Elections begin on the 7th of April, with the results due to be announced on the 16th of May.
The possibility of victory for India’s main opposition party – Narendra Modi’s Bharatiya Janata Party (BJP) – provides the impetus for the currency rise; as voters seek to rebuke the ruling Congress for India’s economic slump and series of scandals.
On the 14th of March, the rupee traded at 61.19 to the dollar, but experts are predicting a BJP win will push the rupee towards 40/45 per dollar in the long term.
Goldman Sachs Group Inc. analysts believe the elections may be a catalyst to revive economic growth.
Worst case scenario
A weak coalition is said to be a worst case outcome, and could potentially send the rupee sliding below the record 68.845 witnessed in August.
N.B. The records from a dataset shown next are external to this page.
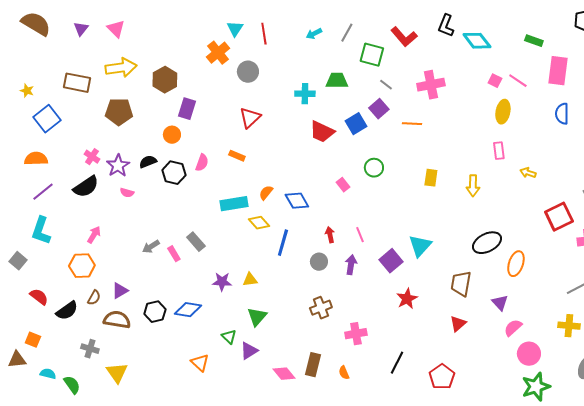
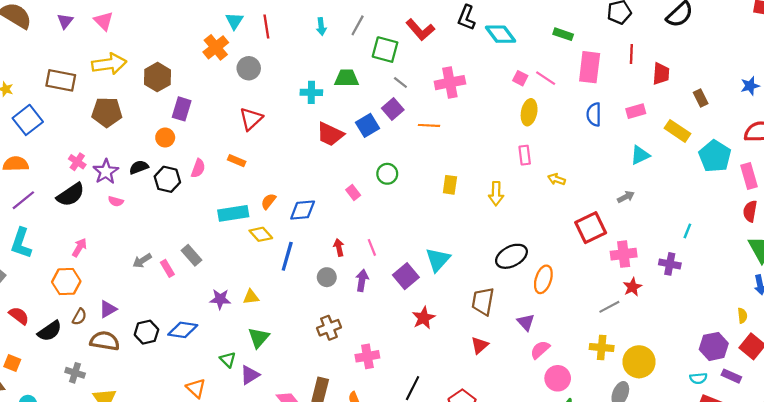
cyan arrow: (314, 34) -> (321, 26), turned -70
blue diamond: (297, 201) -> (303, 210), turned -65

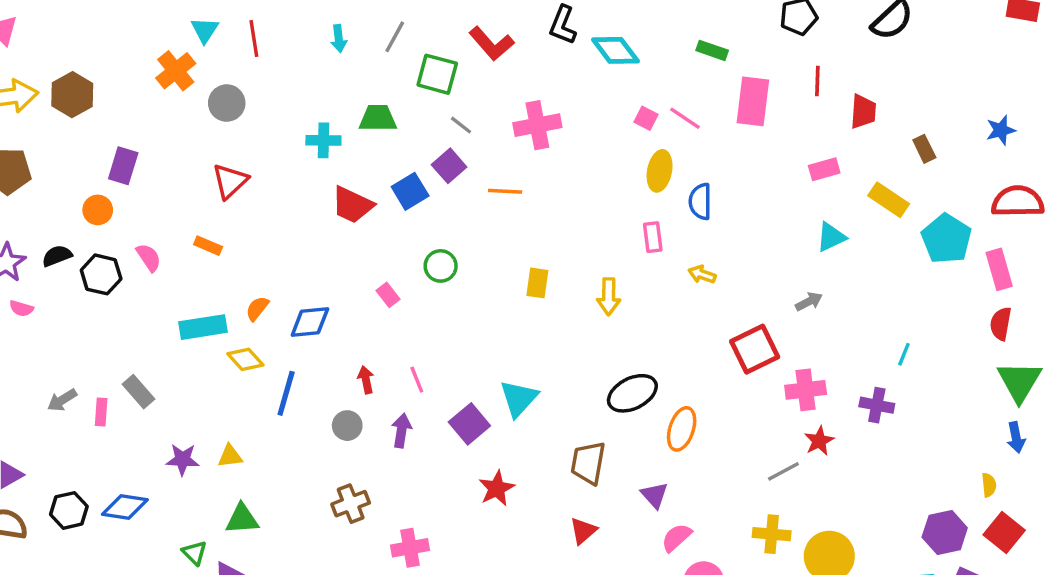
brown hexagon: (157, 77) -> (72, 95), moved
blue semicircle: (594, 114) -> (700, 201), moved
pink semicircle: (198, 168) -> (149, 257), turned -54
pink rectangle: (167, 268) -> (101, 412), turned 35
green triangle: (259, 338) -> (242, 519), turned 45

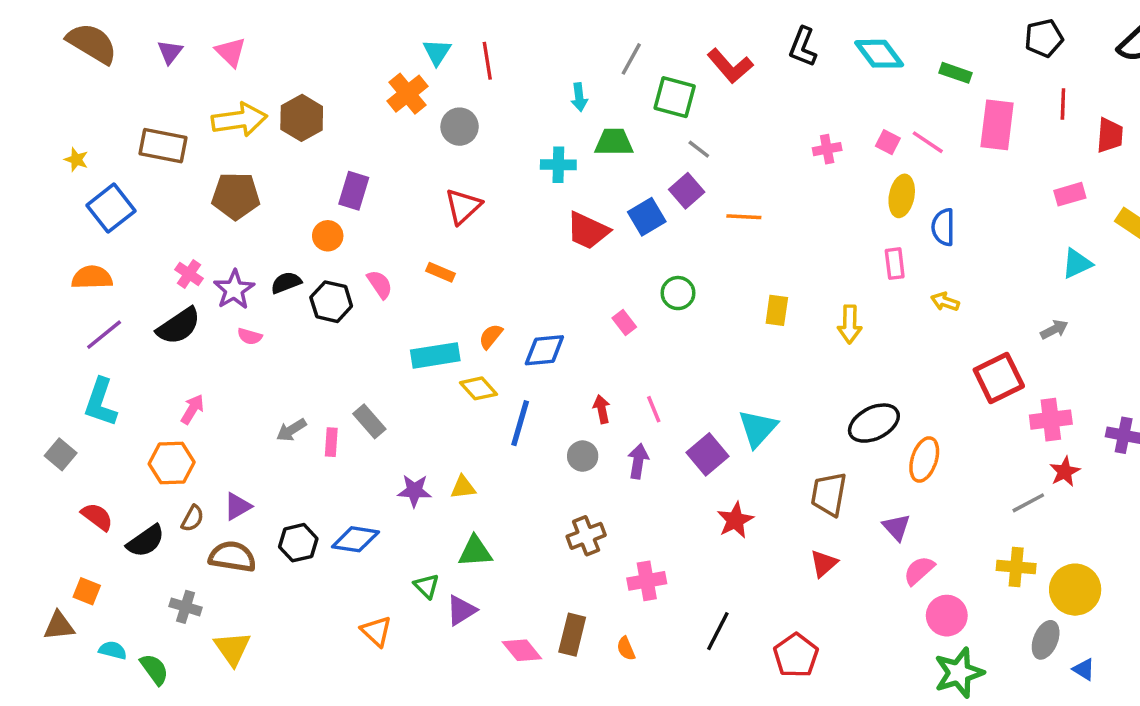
cyan arrow: (339, 39) -> (579, 97), moved
cyan diamond: (615, 50) -> (879, 54), moved
pink cross: (537, 125) -> (827, 149), moved, size x0.6

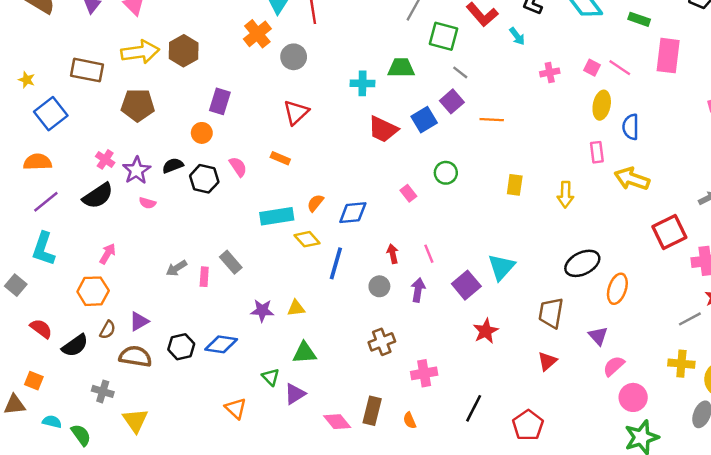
cyan arrow: (579, 97) -> (517, 36), moved, turned -30
yellow arrow: (945, 302) -> (632, 179), size x1.8

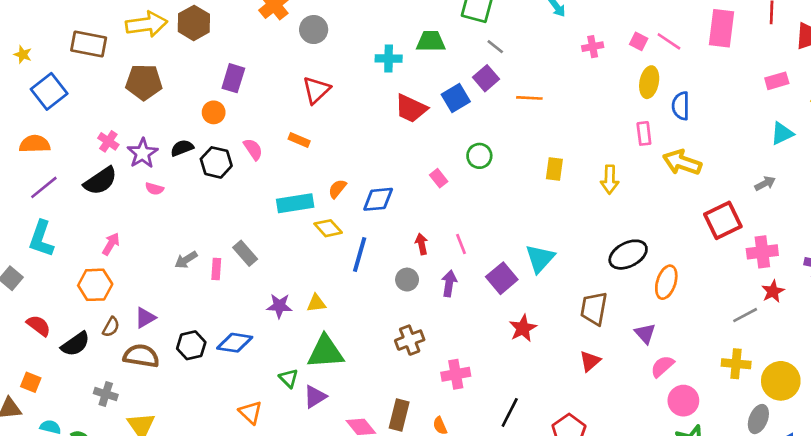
green triangle: (304, 353) -> (325, 352), size x1.4

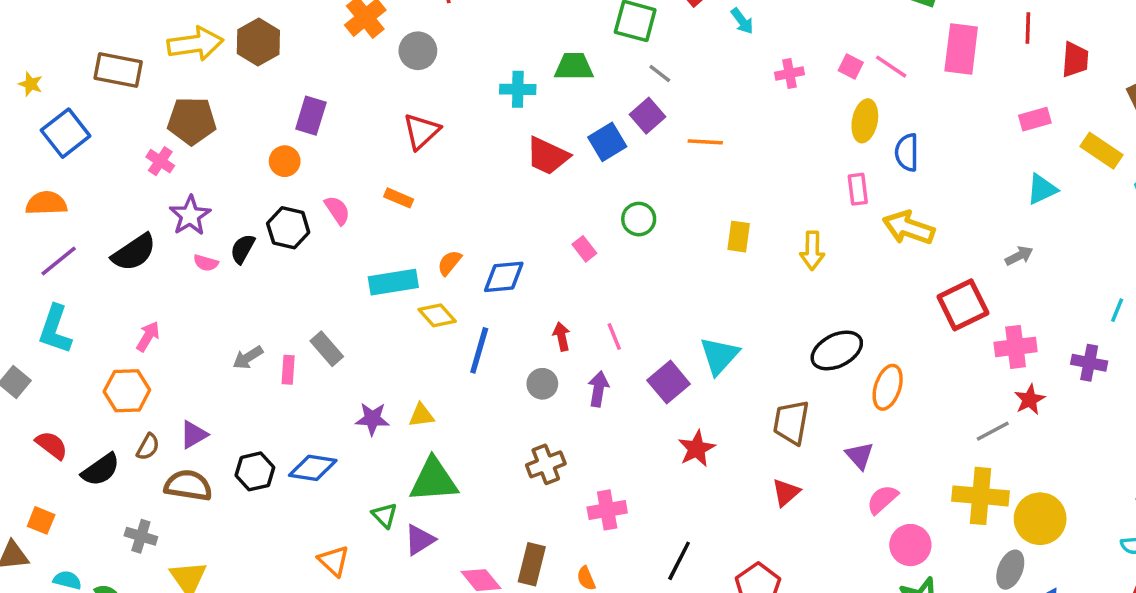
pink cross: (108, 141) -> (160, 161), moved
black semicircle: (182, 148) -> (243, 249), moved, turned -40
yellow cross: (736, 364) -> (980, 496), size x1.4

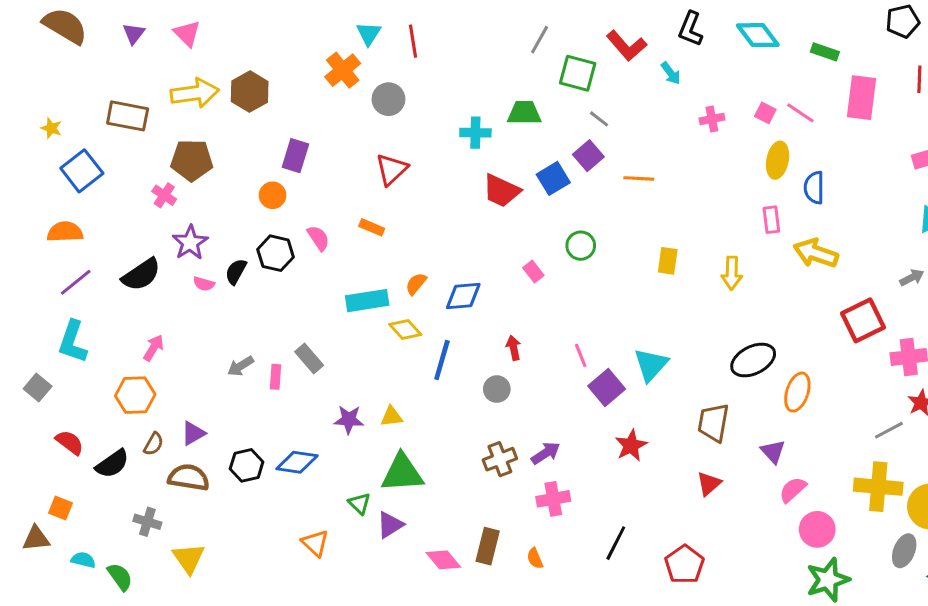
pink line: (614, 336) -> (581, 355), moved
purple arrow: (598, 389) -> (546, 453), moved, turned 48

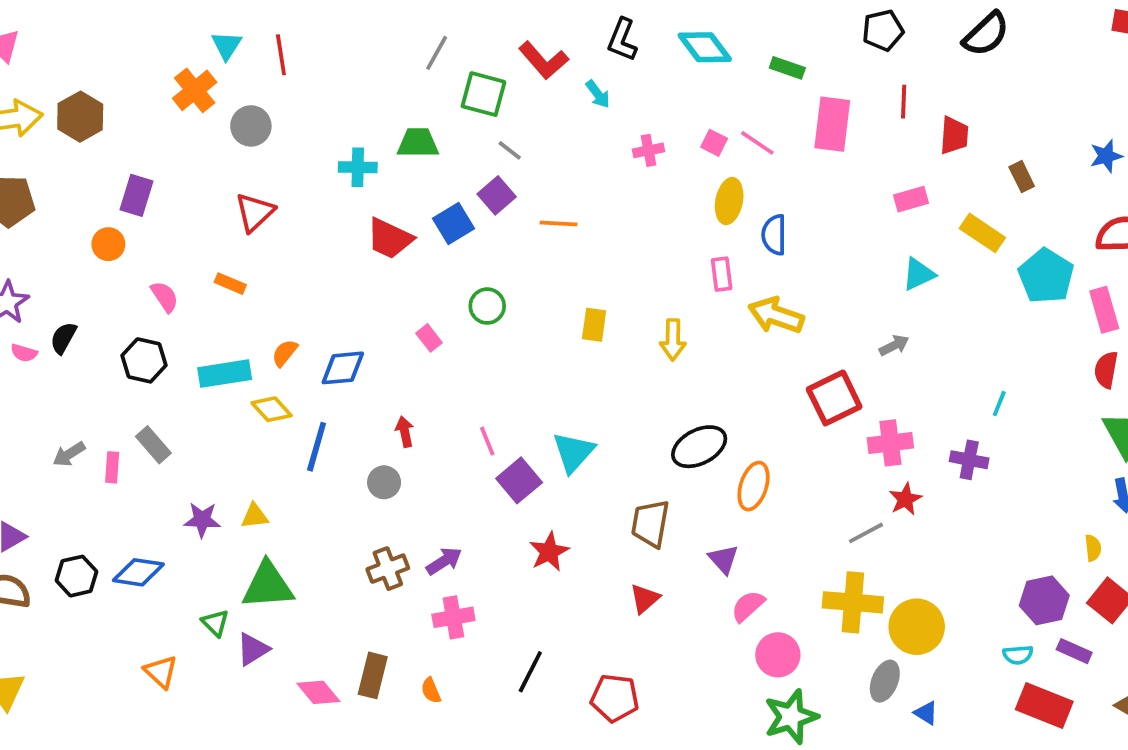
black hexagon: (276, 253) -> (144, 360), moved
red pentagon: (684, 564) -> (615, 698), turned -30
The pace of recovery is at stake, with Asia’s third-largest economy only now gaining momentum after the global financial crisis in 2008.
Whilst the progress and stability of India’s current account – which Finance Minister Palaniappan Chidambaram forecasts will shrink from USD 45 billion from USD 88 billion – aided the rupees appreciation.
Whilst the currency increased at a faster rate than its regional peers, the ruling party election in next month’s elections face the challenge of steering a country with, almost, the slowest rate of expansion it has experienced in the last ten years.
India’s main stock index (SENSEX) rose to record highs last week; with around three stocks rising for every two which fell.
Overall, the index has risen 3.1% in 2014.
Goldman Sachs Group Inc. increased India’s rating from market weight to overweight; signifying that investors ought to have a larger proportion of India’s benchmark index shares.
“Liquidity has been very strong,” notes Geojit BNP Paribas Financial Services Ltd’s head of research Alex Mathews, “and the upgrade by Goldman Sachs will boost sentiment of foreign investors.”